Any advice would be helpful


----------



## Gatos (Aug 16, 2016)

Perrier said:


> I'm thinking of buying a new car next month. I've been renting a car for the past month but want to get rid of it.
> 
> What is the process for negotiations etc at a dealership?
> 
> Any advice would be helpful


We purchased a new 2016 Subaru last spring. With the depreciation of the peso - we watched the purchase price increase weekly. If I had to guess we got the car at 19.64 or so. 

There were NO negotiations on the price of the car. I believe they are set nationwide. We did manage to get premium floor mats and an English language owner's manual at no additional cost.

It is a great car.


----------



## TundraGreen (Jul 15, 2010)

Perrier said:


> I'm thinking of buying a new car next month. I've been renting a car for the past month but want to get rid of it.
> 
> What is the process for negotiations etc at a dealership?
> 
> Any advice would be helpful


I bought a new motorcycle last April. No negotiations on price, but it was a demo and last year's model so I got a break on the price and some extras included. The process was basically the same as in the US.


----------



## Perrier (Dec 18, 2016)

Gatos said:


> We purchased a new 2016 Subaru last spring. With the depreciation of the peso - we watched the purchase price increase weekly. If I had to guess we got the car at 19.64 or so.
> 
> There were NO negotiations on the price of the car. I believe they are set nationwide. We did manage to get premium floor mats and an English language owner's manual at no additional cost.
> 
> It is a great car.


I'm a big Subaru fan but the wife and I don't really need to be driving much.
I've had this VW Veneto for a month and we've put on 1500km. I like the car for what we need.
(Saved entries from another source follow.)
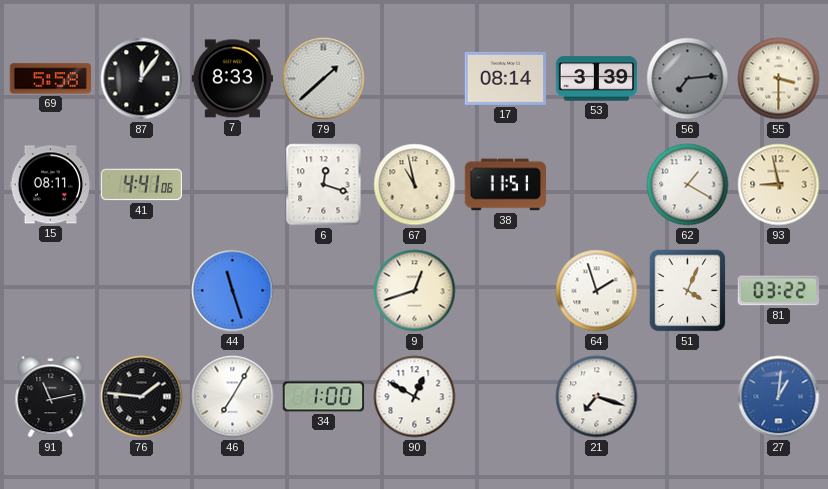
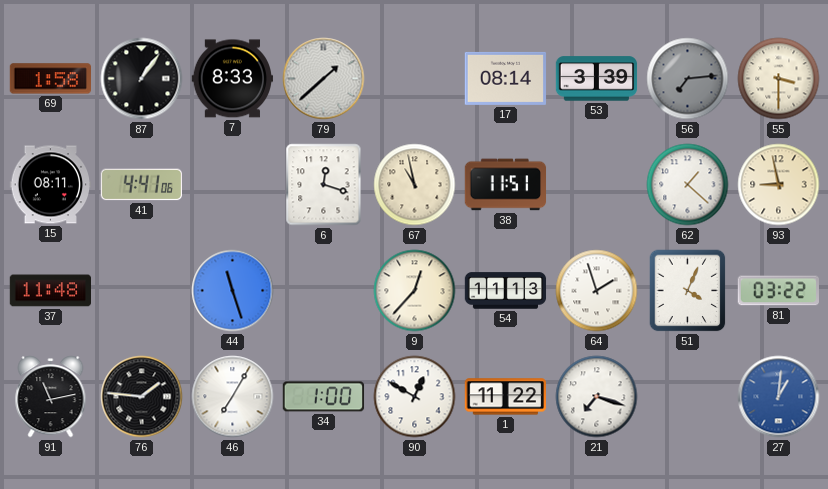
69: 5:58 -> 1:58
87: 12:06 -> 1:06
62: 1:20 -> 1:22
37: none -> 11:48
9: 12:42 -> 12:37
54: none -> 11:13
1: none -> 11:22
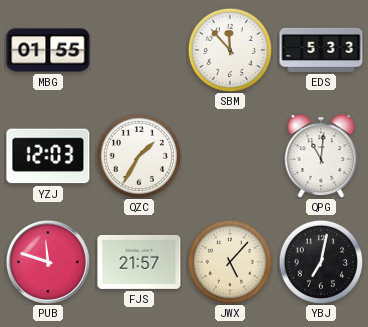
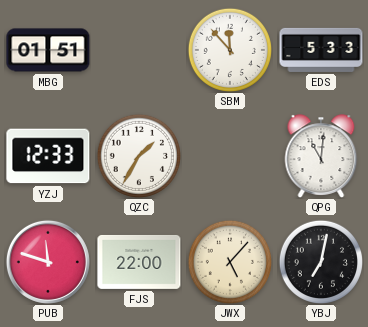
MBG: 01:55 -> 01:51
YZJ: 12:03 -> 12:33
FJS: 21:57 -> 22:00
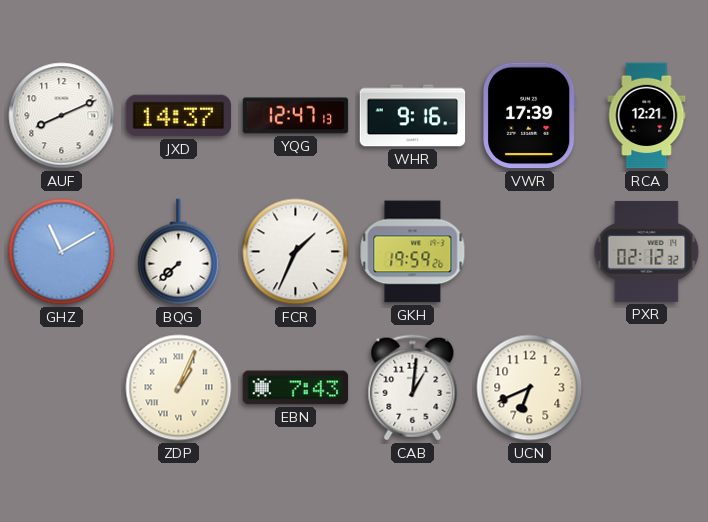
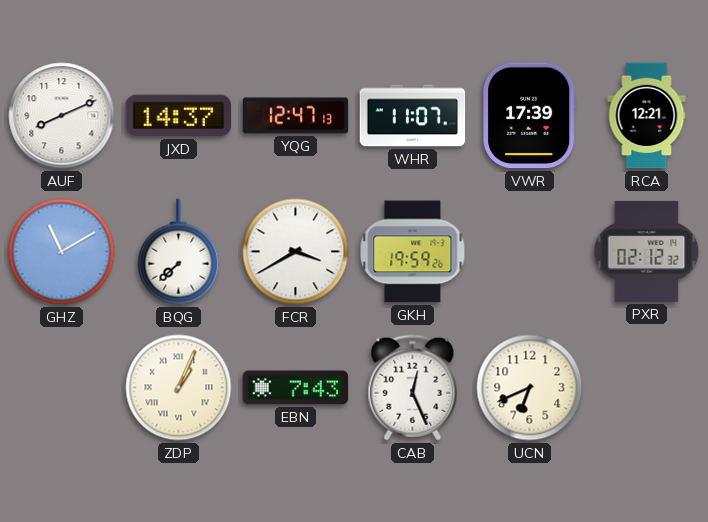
WHR: 9:16 -> 11:07
FCR: 1:34 -> 3:40
CAB: 1:01 -> 12:26
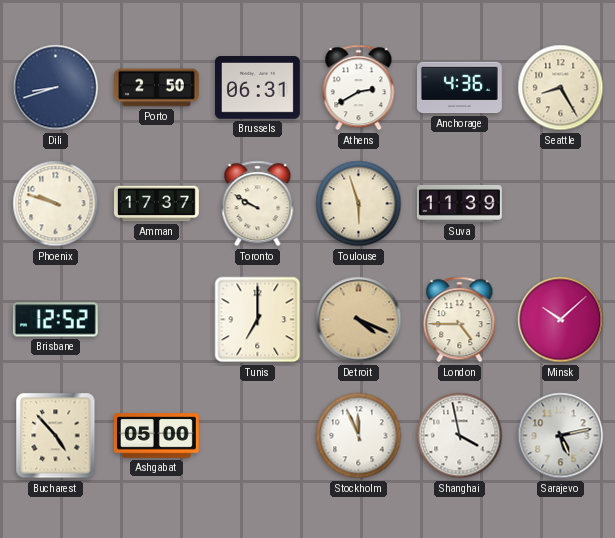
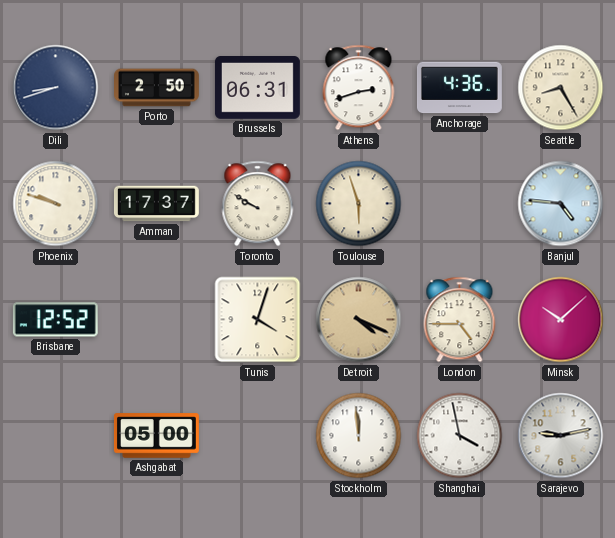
Athens: 2:40 -> 2:42
Suva: 11:39 -> none
Banjul: none -> 4:46
Tunis: 7:00 -> 4:03
Bucharest: 4:53 -> none
Stockholm: 11:56 -> 11:59
Sarajevo: 5:13 -> 9:13
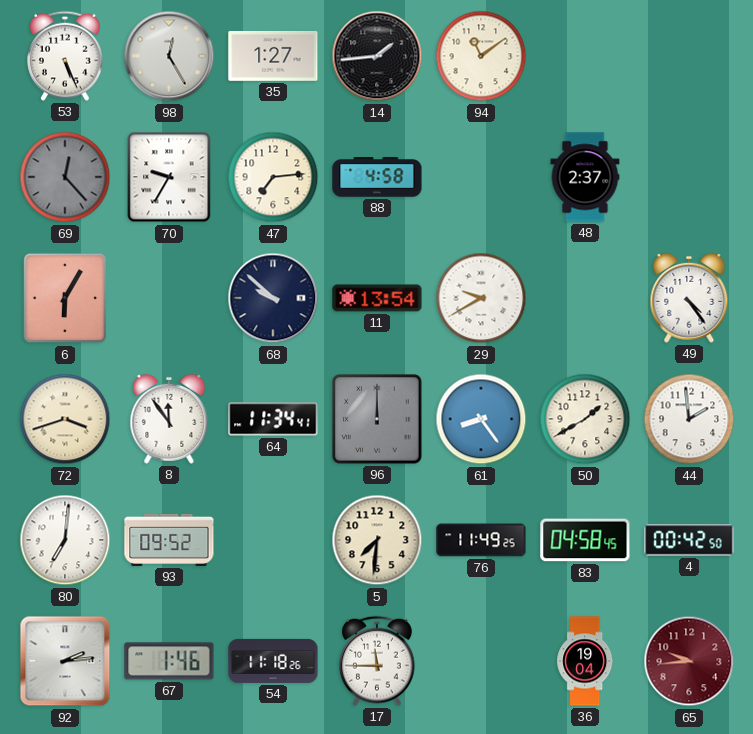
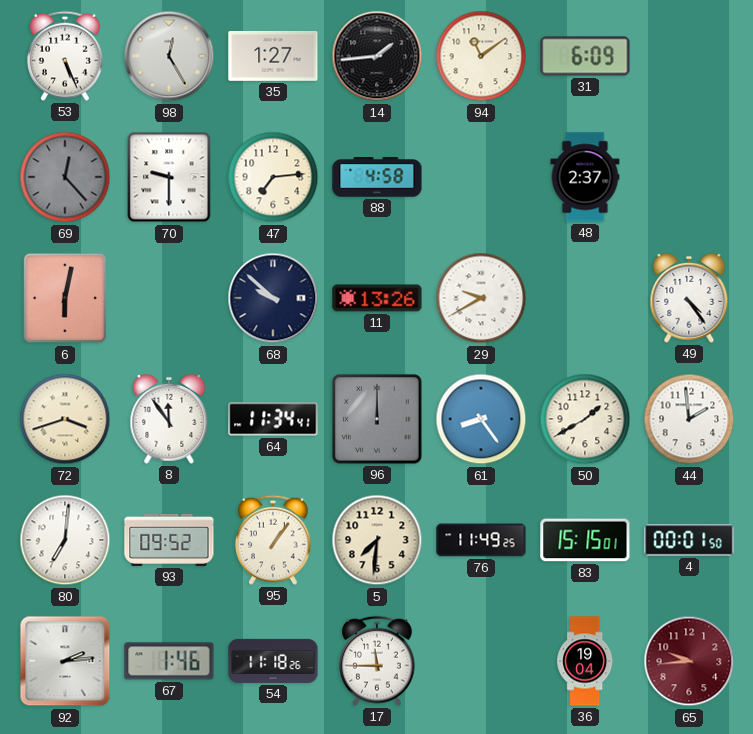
31: none -> 6:09
70: 9:35 -> 9:30
6: 6:05 -> 6:02
11: 13:54 -> 13:26
95: none -> 1:06
83: 04:58 -> 15:15
4: 00:42 -> 00:01
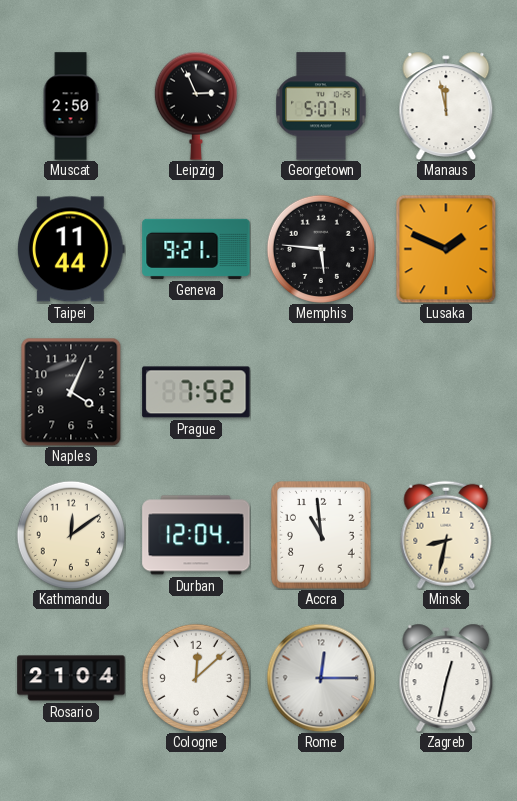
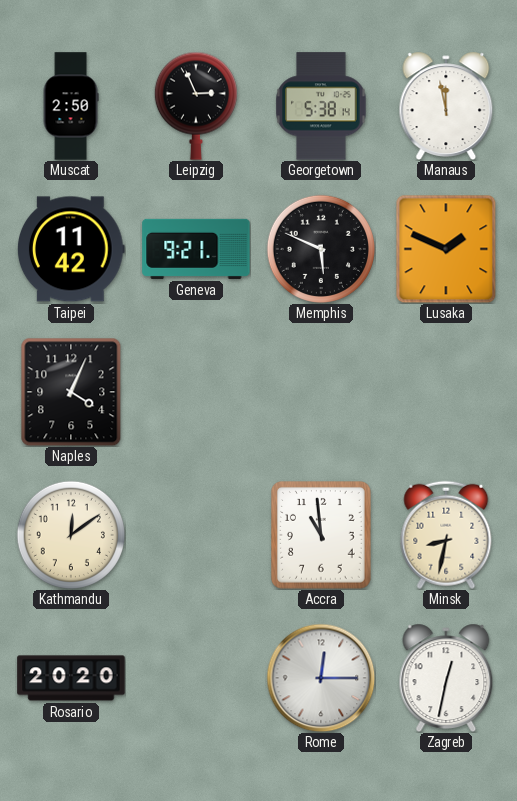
Georgetown: 5:07 -> 5:38
Taipei: 11:44 -> 11:42
Memphis: 5:46 -> 5:49
Prague: 7:52 -> none
Durban: 12:04 -> none
Rosario: 21:04 -> 20:20
Cologne: 12:08 -> none
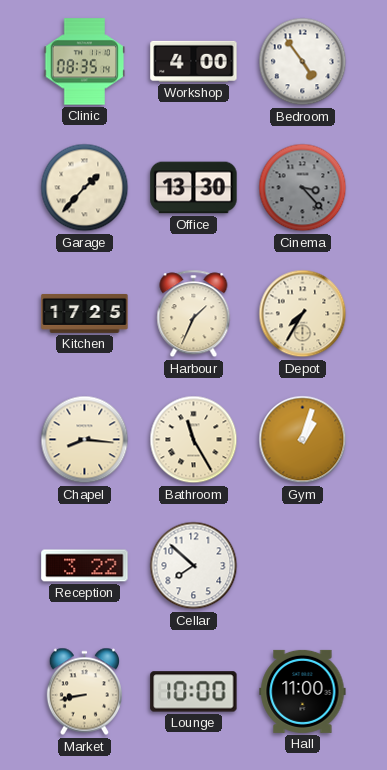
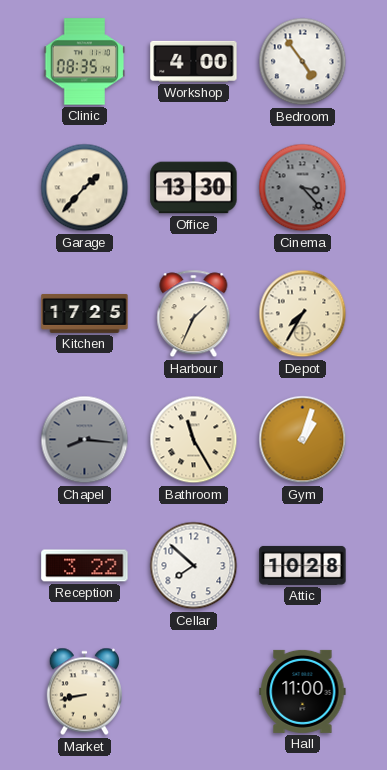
Chapel dial: cream -> grey
Attic: none -> 10:28
Lounge: 10:00 -> none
It's only around $10k or 220,000 Pesos


----------



## joaquinx (Jul 3, 2010)

In 2009, I bought a VW Crossfox. No negotiations. Paid 70% down followed by three payments. No interest.


----------



## Zorro2017 (Jan 9, 2017)

Has anyone financed a vehicle in Mexico?


----------



## RVGRINGO (May 16, 2007)

Zorro2017 said:


> Has anyone financed a vehicle in Mexico?


Some have; Mexican citizens with healthy bank accounts, property, co-signers, first sons and a willingness to pay unbelievably usurious interest rates. Tourists, never. Expat residents, virtually never. New naturalized citizens, very rarely.

Next question, please.


----------



## TundraGreen (Jul 15, 2010)

Zorro2017 said:


> Has anyone financed a vehicle in Mexico?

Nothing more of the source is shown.